##### Task input

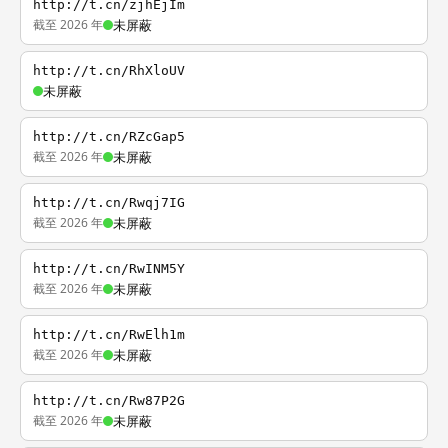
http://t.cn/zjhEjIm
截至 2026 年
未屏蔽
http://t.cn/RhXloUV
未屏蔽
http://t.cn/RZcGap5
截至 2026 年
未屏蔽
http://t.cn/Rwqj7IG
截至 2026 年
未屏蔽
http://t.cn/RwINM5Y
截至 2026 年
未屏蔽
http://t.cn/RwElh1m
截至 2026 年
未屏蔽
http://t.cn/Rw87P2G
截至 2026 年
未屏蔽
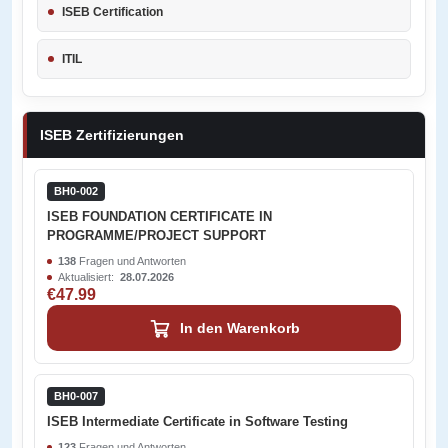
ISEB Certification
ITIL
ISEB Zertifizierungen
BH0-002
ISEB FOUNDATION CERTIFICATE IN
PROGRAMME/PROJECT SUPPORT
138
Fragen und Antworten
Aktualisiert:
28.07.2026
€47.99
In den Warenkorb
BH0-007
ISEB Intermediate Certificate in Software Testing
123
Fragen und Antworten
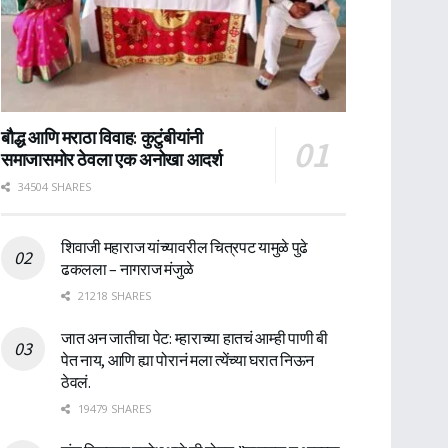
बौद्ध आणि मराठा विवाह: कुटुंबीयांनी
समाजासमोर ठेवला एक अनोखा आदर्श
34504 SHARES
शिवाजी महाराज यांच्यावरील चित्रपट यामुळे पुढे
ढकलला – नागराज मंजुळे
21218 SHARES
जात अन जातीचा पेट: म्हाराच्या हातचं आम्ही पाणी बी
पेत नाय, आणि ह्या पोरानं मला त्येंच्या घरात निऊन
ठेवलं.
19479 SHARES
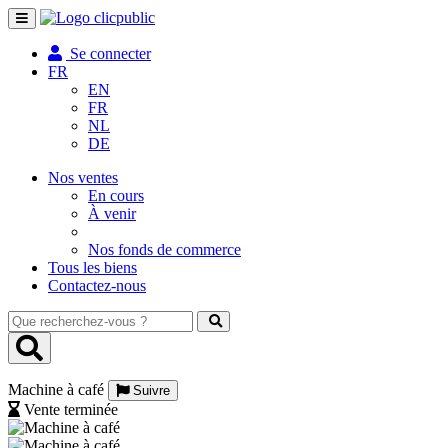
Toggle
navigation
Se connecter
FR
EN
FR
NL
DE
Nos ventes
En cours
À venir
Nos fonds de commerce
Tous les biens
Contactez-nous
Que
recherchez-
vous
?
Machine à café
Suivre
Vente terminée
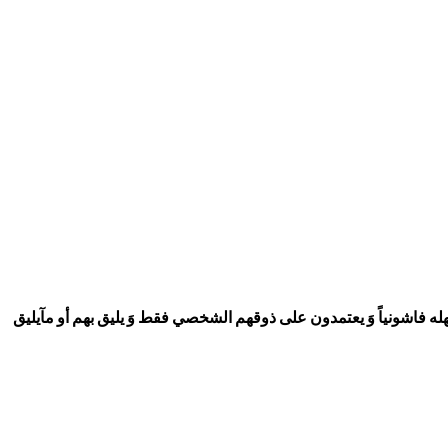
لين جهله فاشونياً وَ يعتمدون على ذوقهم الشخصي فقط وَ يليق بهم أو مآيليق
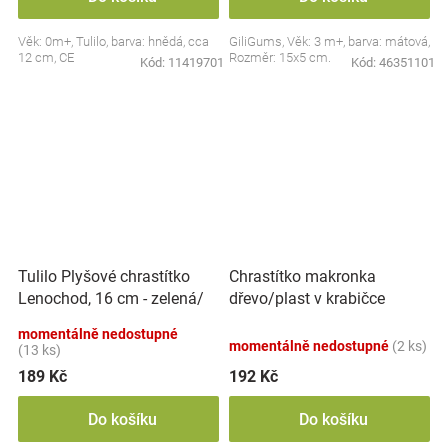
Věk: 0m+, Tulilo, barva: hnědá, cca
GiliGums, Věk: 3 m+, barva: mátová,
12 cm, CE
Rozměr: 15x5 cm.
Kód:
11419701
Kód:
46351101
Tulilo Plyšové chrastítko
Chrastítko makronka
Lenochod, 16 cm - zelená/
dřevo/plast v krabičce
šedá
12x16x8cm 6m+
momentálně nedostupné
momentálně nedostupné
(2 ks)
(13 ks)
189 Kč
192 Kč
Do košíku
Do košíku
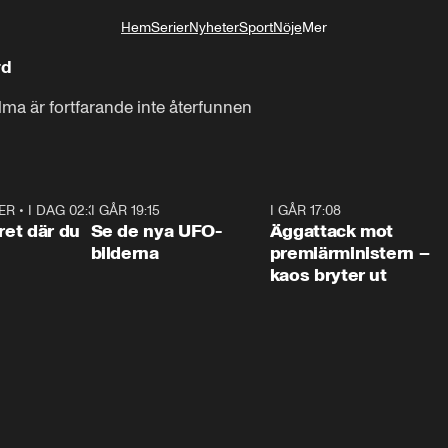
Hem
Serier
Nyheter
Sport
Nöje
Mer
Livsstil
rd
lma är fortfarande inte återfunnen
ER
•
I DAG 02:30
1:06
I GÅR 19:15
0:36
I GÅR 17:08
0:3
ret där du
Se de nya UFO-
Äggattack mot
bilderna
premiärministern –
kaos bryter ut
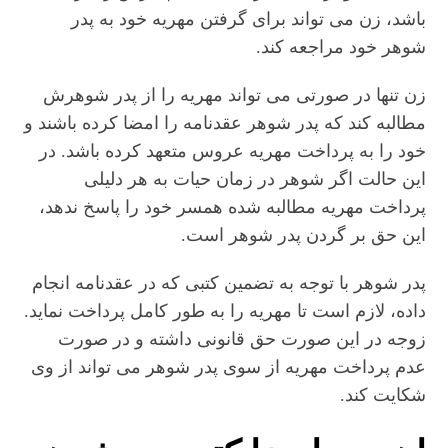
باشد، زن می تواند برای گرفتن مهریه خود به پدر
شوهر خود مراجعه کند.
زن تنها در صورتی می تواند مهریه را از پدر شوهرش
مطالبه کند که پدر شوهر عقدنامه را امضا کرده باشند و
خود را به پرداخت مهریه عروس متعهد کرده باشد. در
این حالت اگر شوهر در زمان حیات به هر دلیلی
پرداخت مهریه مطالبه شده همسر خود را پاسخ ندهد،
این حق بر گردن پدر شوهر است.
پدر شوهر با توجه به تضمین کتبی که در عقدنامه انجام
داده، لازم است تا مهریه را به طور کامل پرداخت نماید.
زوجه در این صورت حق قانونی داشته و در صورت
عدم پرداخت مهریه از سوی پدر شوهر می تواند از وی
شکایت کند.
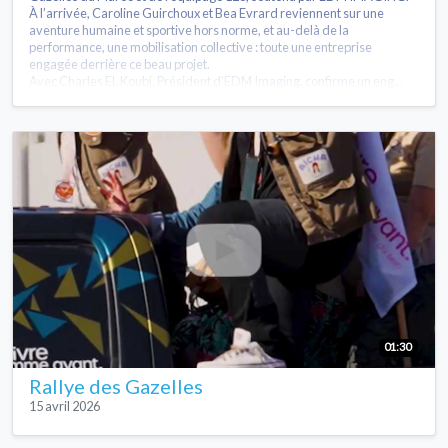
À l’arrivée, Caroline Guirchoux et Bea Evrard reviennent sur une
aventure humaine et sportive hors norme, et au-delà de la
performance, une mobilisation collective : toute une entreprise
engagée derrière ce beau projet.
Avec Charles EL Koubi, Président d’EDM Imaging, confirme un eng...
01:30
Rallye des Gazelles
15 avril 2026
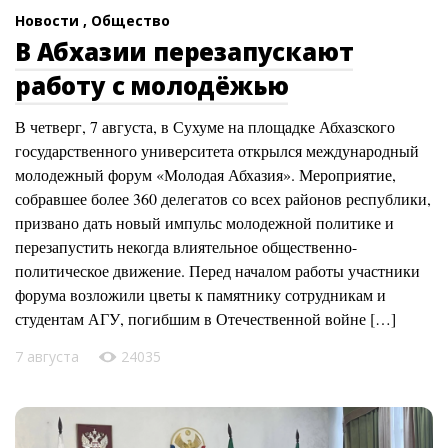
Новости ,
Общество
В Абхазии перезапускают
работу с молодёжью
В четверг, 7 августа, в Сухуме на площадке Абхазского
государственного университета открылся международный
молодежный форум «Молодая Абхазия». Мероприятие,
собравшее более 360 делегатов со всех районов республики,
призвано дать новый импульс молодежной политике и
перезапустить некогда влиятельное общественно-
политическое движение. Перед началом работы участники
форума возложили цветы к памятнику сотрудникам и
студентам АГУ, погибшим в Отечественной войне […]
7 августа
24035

##########

What is required = Once more, please print all the lines above exactly, without their pictures.

Answer area =
http://t.cn/zjhEjIm
截至 2026 年
未屏蔽
http://t.cn/RhXloUV
未屏蔽
http://t.cn/RZcGap5
截至 2026 年
未屏蔽
http://t.cn/Rwqj7IG
截至 2026 年
未屏蔽
http://t.cn/RwINM5Y
截至 2026 年
未屏蔽
http://t.cn/RwElh1m
截至 2026 年
未屏蔽
http://t.cn/Rw87P2G
截至 2026 年
未屏蔽
ISEB Certification
ITIL
ISEB Zertifizierungen
BH0-002
ISEB FOUNDATION CERTIFICATE IN
PROGRAMME/PROJECT SUPPORT
138
Fragen und Antworten
Aktualisiert:
28.07.2026
€47.99
In den Warenkorb
BH0-007
ISEB Intermediate Certificate in Software Testing
123
Fragen und Antworten
बौद्ध आणि मराठा विवाह: कुटुंबीयांनी
समाजासमोर ठेवला एक अनोखा आदर्श
34504 SHARES
शिवाजी महाराज यांच्यावरील चित्रपट यामुळे पुढे
ढकलला – नागराज मंजुळे
21218 SHARES
जात अन जातीचा पेट: म्हाराच्या हातचं आम्ही पाणी बी
पेत नाय, आणि ह्या पोरानं मला त्येंच्या घरात निऊन
ठेवलं.
19479 SHARES
Toggle
navigation
Se connecter
FR
EN
FR
NL
DE
Nos ventes
En cours
À venir
Nos fonds de commerce
Tous les biens
Contactez-nous
Que
recherchez-
vous
?
Machine à café
Suivre
Vente terminée
لين جهله فاشونياً وَ يعتمدون على ذوقهم الشخصي فقط وَ يليق بهم أو مآيليق
Věk: 0m+, Tulilo, barva: hnědá, cca
GiliGums, Věk: 3 m+, barva: mátová,
12 cm, CE
Rozměr: 15x5 cm.
Kód:
11419701
Kód:
46351101
Tulilo Plyšové chrastítko
Chrastítko makronka
Lenochod, 16 cm - zelená/
dřevo/plast v krabičce
šedá
12x16x8cm 6m+
momentálně nedostupné
momentálně nedostupné
(2 ks)
(13 ks)
189 Kč
192 Kč
Do košíku
Do košíku
Hem
Serier
Nyheter
Sport
Nöje
Mer
Livsstil
rd
lma är fortfarande inte återfunnen
ER
•
I DAG 02:30
1:06
I GÅR 19:15
0:36
I GÅR 17:08
0:3
ret där du
Se de nya UFO-
Äggattack mot
bilderna
premiärministern –
kaos bryter ut
باشد، زن می تواند برای گرفتن مهریه خود به پدر
شوهر خود مراجعه کند.
زن تنها در صورتی می تواند مهریه را از پدر شوهرش
مطالبه کند که پدر شوهر عقدنامه را امضا کرده باشند و
خود را به پرداخت مهریه عروس متعهد کرده باشد. در
این حالت اگر شوهر در زمان حیات به هر دلیلی
پرداخت مهریه مطالبه شده همسر خود را پاسخ ندهد،
این حق بر گردن پدر شوهر است.
پدر شوهر با توجه به تضمین کتبی که در عقدنامه انجام
داده، لازم است تا مهریه را به طور کامل پرداخت نماید.
زوجه در این صورت حق قانونی داشته و در صورت
عدم پرداخت مهریه از سوی پدر شوهر می تواند از وی
شکایت کند.
À l’arrivée, Caroline Guirchoux et Bea Evrard reviennent sur une
aventure humaine et sportive hors norme, et au-delà de la
performance, une mobilisation collective : toute une entreprise
engagée derrière ce beau projet.
Avec Charles EL Koubi, Président d’EDM Imaging, confirme un eng...
01:30
Rallye des Gazelles
15 avril 2026
Новости ,
Общество
В Абхазии перезапускают
работу с молодёжью
В четверг, 7 августа, в Сухуме на площадке Абхазского
государственного университета открылся международный
молодежный форум «Молодая Абхазия». Мероприятие,
собравшее более 360 делегатов со всех районов республики,
призвано дать новый импульс молодежной политике и
перезапустить некогда влиятельное общественно-
политическое движение. Перед началом работы участники
форума возложили цветы к памятнику сотрудникам и
студентам АГУ, погибшим в Отечественной войне […]
7 августа
24035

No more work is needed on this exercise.